DLS-Fed script
Freddie: Hi, I am Freddie Bell, and today we're examining two seismic events that rocked financial markets. Just this week, the unprecedented firing of the Bureau of Labor Statistics Commissioner, and the escalating tensions between President Trump and the Federal Reserve. These aren't just political headlines.
There are fundamental challenges that can have devastating impacts on your financial security. Join us for Leibel on Fire.
And I'm joined by Leibel Sternbach. He's Amazon's bestselling author of Living With Financial Anxiety and also author of the book, Authenticity. I'm so happy to be with you this weekend Leibel. Hello, how are you?
Leibel: Good. How are you?
Freddie: Unbelievable. I'm just excited to, talk further about, uh, these two seismic episodes that have happened, that the whole country is talking about.
So for those who are not in the know Leibel, what exactly happened that rocked the financial world?
Leibel: Yeah, we, we kind of got a 1 2, 3 punch, right? Usually it's one, two, we got 1, 2, 3 punch, right. Wednesday the Fed was meeting and they said, we're still seeing a good labor market. We're not quite sure about lowering interest rates, which the market was really expecting them to lower interest rates.
That was event number one. But alongside that was the fact that there was two dissenting Fed governors. Right? Which is the people who decide interest rates, two of them dissented, which is very unusual. They usually are unanimous in their opinions.
Occasionally you'll have one person dissent, but to have two people that is unprecedented. Last time that happened was 2003. So it' s been a very long time since that happened. On the flip side of that, on Friday we had the Bureau of Labor and Statistics release the jobs numbers.
And they, not only did they release the job numbers, but they revised the last two months, and they revised them down by a significant amount.
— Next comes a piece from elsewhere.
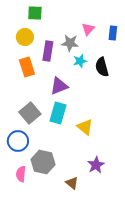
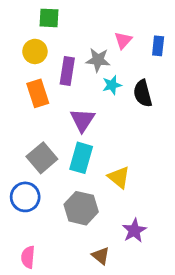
purple triangle: (59, 86) -> (83, 120), turned -36
gray hexagon: (43, 162) -> (81, 208), moved
pink semicircle: (21, 174) -> (28, 257), moved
So all of a sudden one of the indicators that say how healthy our economy is, it went crashing, right? It went from like being an okay market to being a terrible market, and that kind of, you know, what flew in the face of what the Fed was talking about.
So you had this one, two punch to the economy there, and the market reacted strongly to that. And then you have this which really the market doesn't know how to react to this. As Trump came out and said that the head of the Bureau of Labor and Statistics commissioner, that the head of that did it for political reasons and called for her to be fired, and her boss, she actually fired her. And so this person who's like a statistician, right, like not political at all, got fired for having published what was considered to be, you know, an apolitical thing. And something that both the fed and the entire world kind of counts on to determine
policy and to gauge the health of the United States economy. And, she got fired for Trump saying that she was doing it for political reasons, and that has very far reaching implications.
Freddie: So talk about the far reaching implications and for just from your tone, it doesn't sound very typical.
Leibel: It is very atypical. Let me phrase that stronger. That is typically what happens in third world countries, and that is why third world countries fall apart and why nobody trusts third world countries is because they manipulate their statistics for political gain or for political purposes, and so therefore, you have no real understanding of what's happening in their markets, right?
So when you can't count on the data to tell you what the economy is doing, then all of a sudden you're trying to infer information and it means that. Not it. It means none of the numbers are trustworthy, right? Which means you can't predict the future, you can't plan for things you don't know if the investments are being made in the country are leading to good outcomes.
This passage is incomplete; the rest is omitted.